Service provision is golden

The telco market will be a rich environment target for integrators according a recent survey conducted by monolithic integration and consulting company Cap Gemini Ernst & Young (CGE&Y).

The report, titled The Leadership Connection: A Dialogue on the Global Connected Society, surveyed 127 companies from communications, entertainment and technology industries to provide the integrator with a preview of what it believes will happen over the next five years.

And the future looks bright according to John Edwards, CEO of CGE&Y's Telecom, Media & Networks Global business unit, for network integrators to sell into what will become a boon industry in the Asia Pacific region -- telecommunications.

According to Edwards, the underlying message for networkers is to move into services to augment their traditional integration business. But the results of the survey weren't all promising, claims Edwards, who believes telcos may compete directly with integrators at this level in order to tap into rich market segments.

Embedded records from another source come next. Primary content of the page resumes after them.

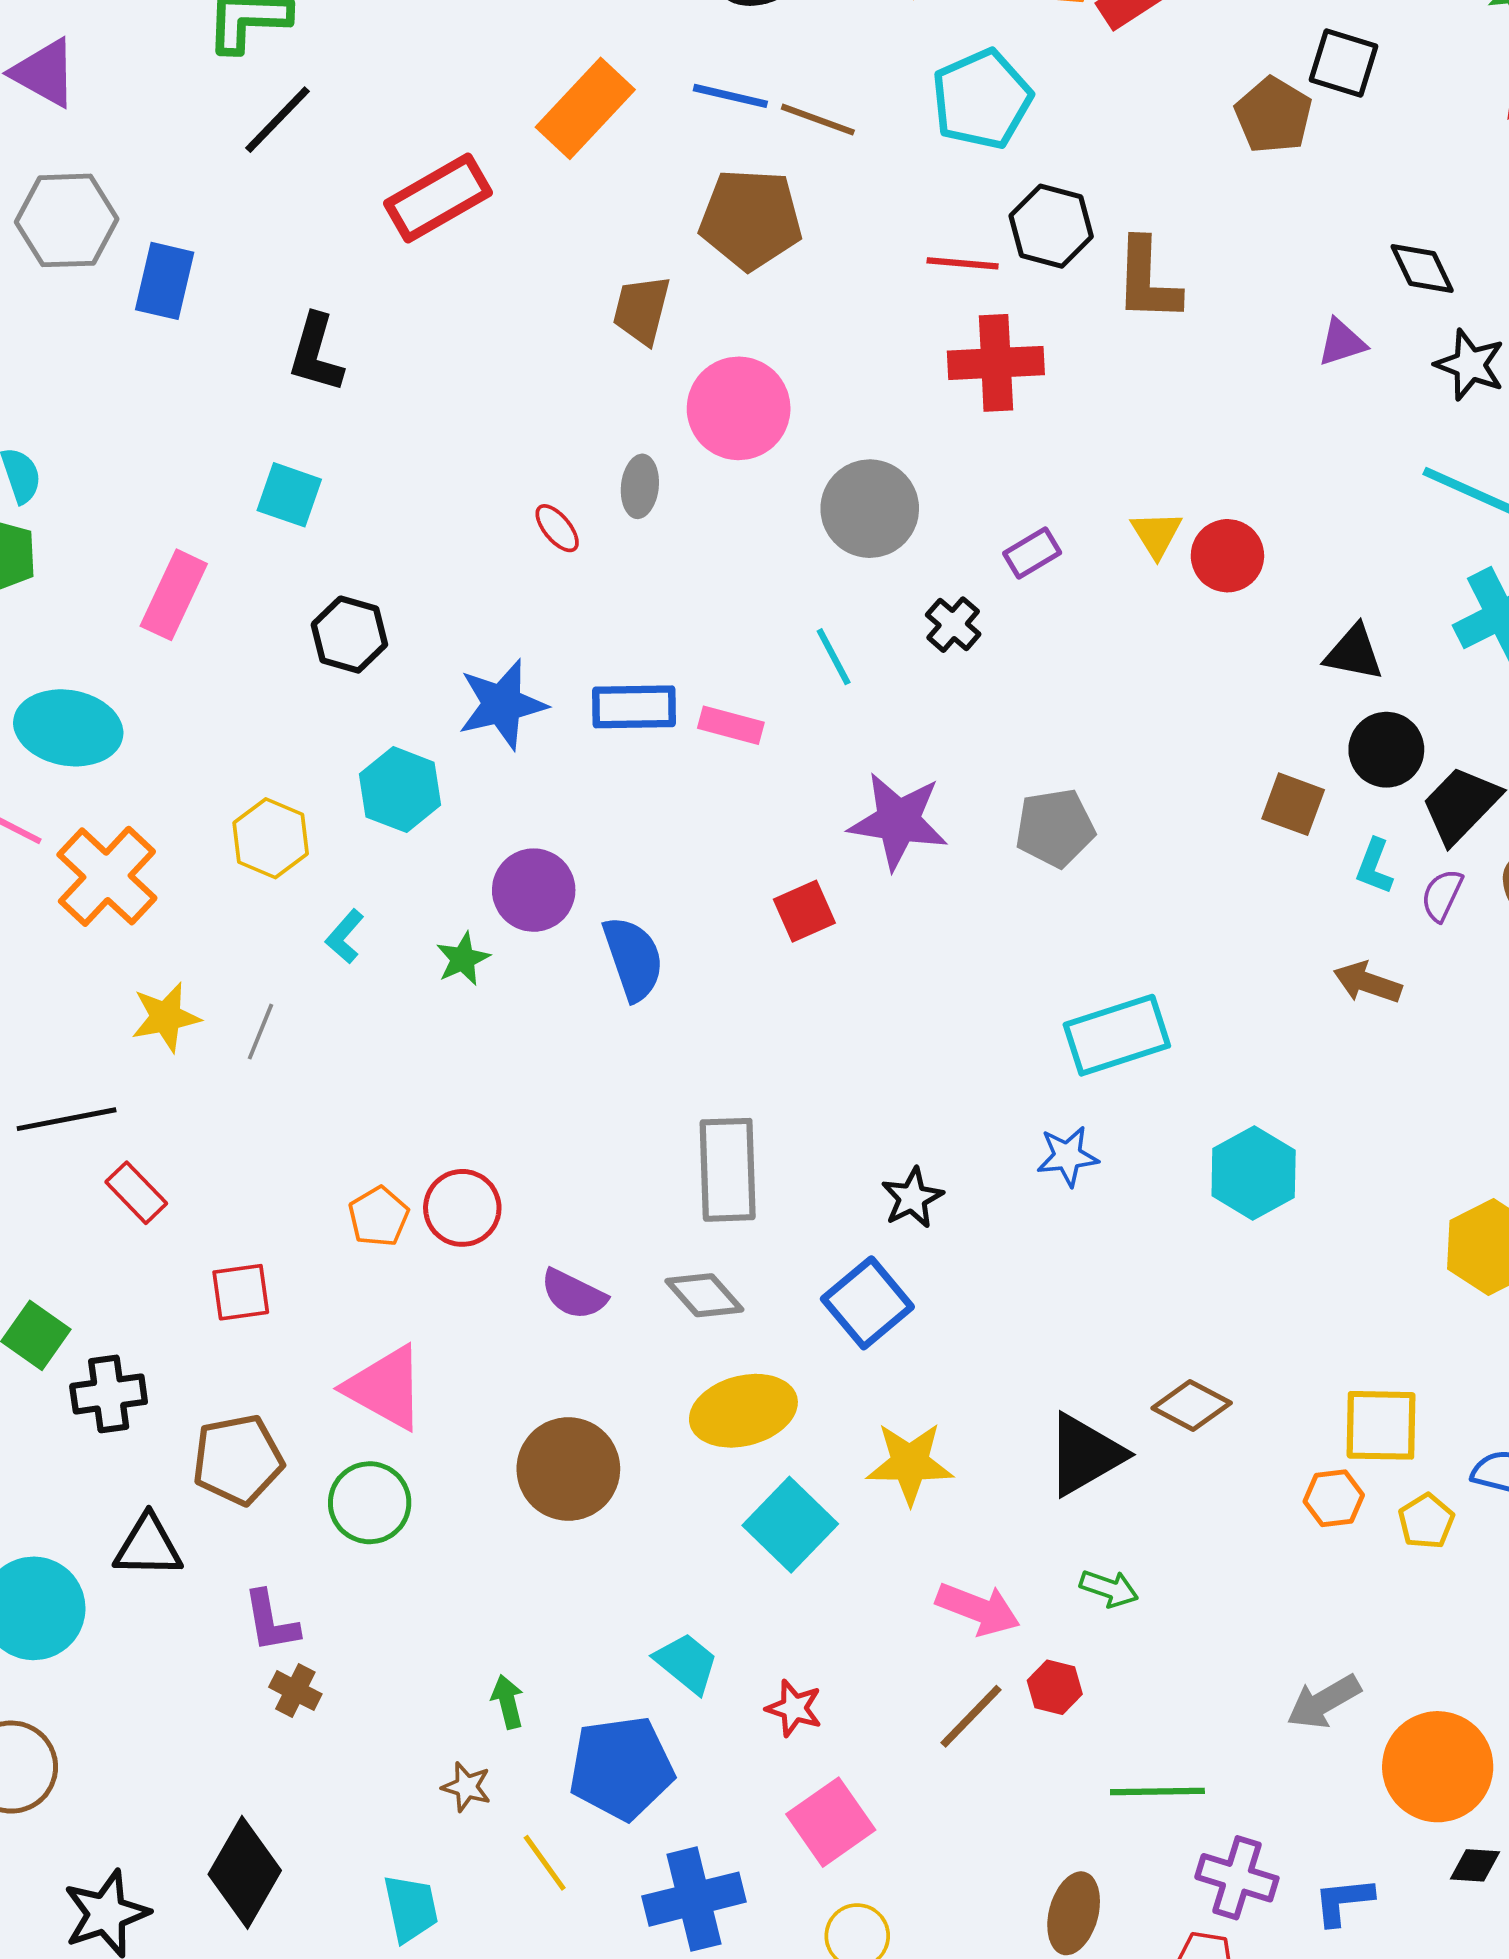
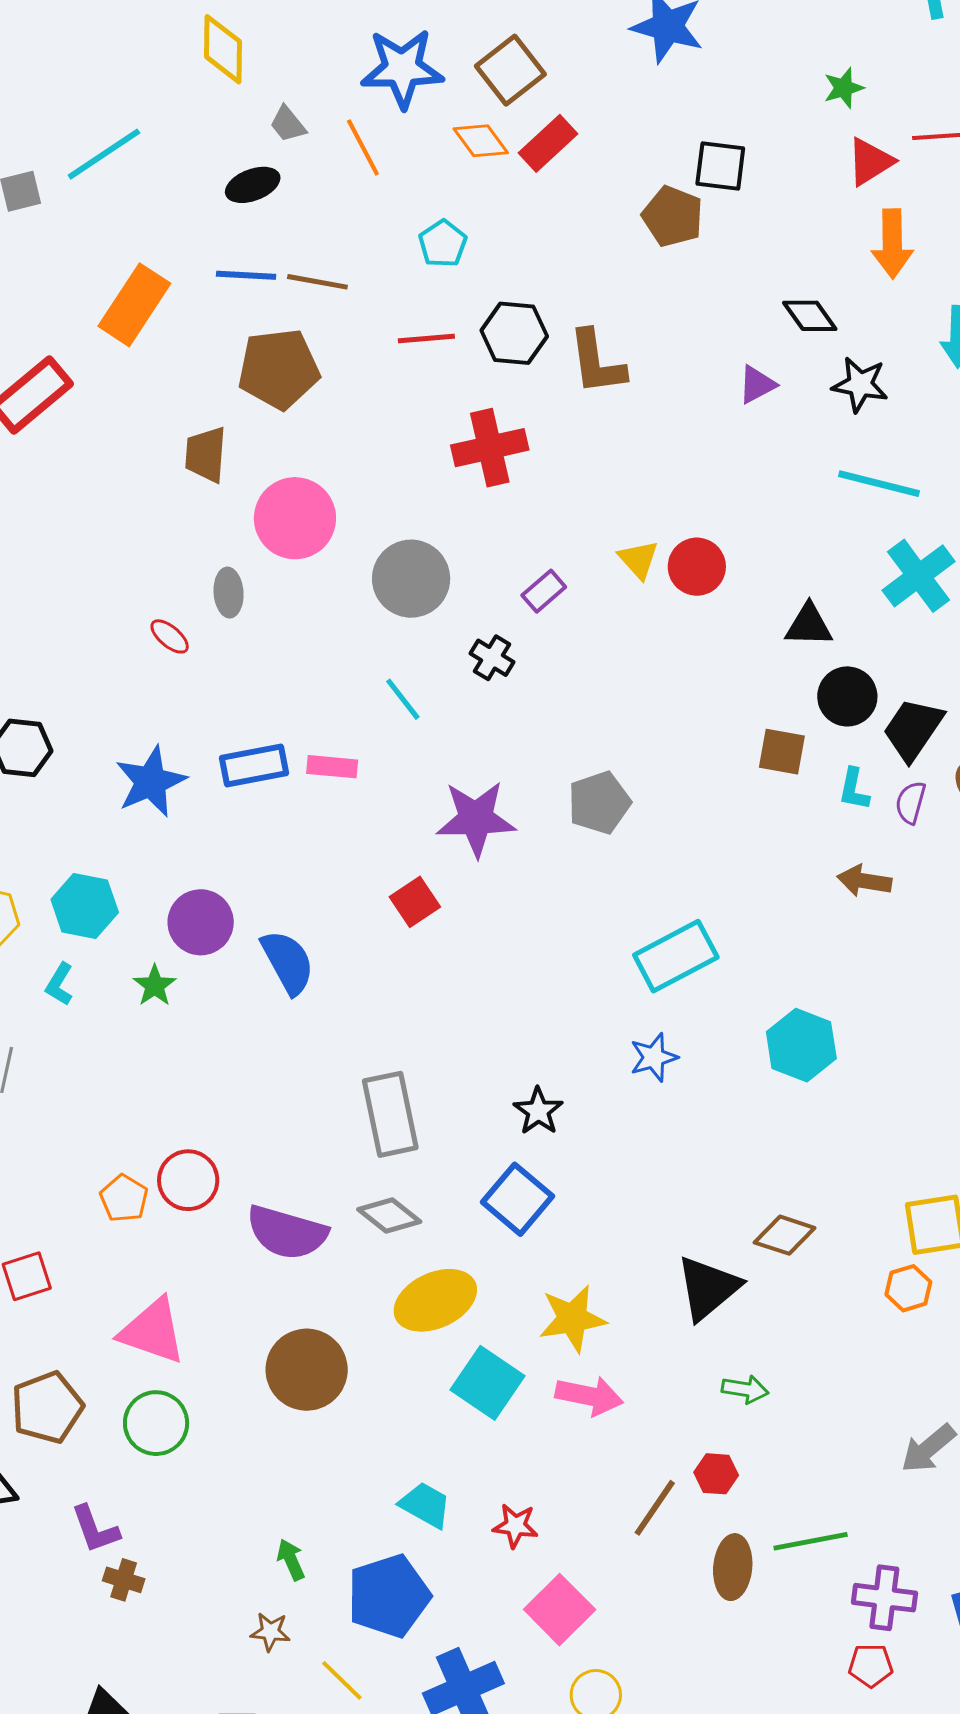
cyan pentagon: (982, 99) -> (443, 244), size x0.6
red line: (963, 263) -> (426, 339), moved
cyan hexagon: (400, 790) -> (85, 906), moved
purple semicircle: (574, 1294) -> (287, 1232), size x1.5
pink arrow: (978, 1609) -> (589, 1396), moved
brown ellipse: (1074, 1913) -> (733, 1567), moved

"A lot of telcos have large internal consulting divisions which are going to get into this space. If this happens, will find we're competing against these companies directly," Edwards believes.

The survey broke network integration into four categories of services. The first was network-based solutions such as providing infrastructure, cabling, switching and general integration. The second category outlined by the survey included the design, management and security of a customer's network, a market which CGE&Y expects to be worth around $US32 billion worldwide by 2004, of which the Asia-Pacific will make up around 16 per cent.

The third sector where Edwards believes telcos will need to partner with channel companies is in application provision and hosting. The ASP market is oversubscribed, with a lot of companies servicing a small number of customers, while the content provision market is demanding more services, says Edwards.

"The ASP market to date has been disappointing. Most telcos are going by the philosophy of 'if you build it, they will come'. But this is not going to happen, at least not yet," claims Edwards. "But we believe the ASP market will take off, just not before the infrastructure is in place."

The promised land for networkers will be in applications outsourcing and development for both the large and small telcos. "These companies will be looking to reduce costs and free up resources to fund [infrastructure rollouts] so outsourcing their entire billing system for example, would be a good idea."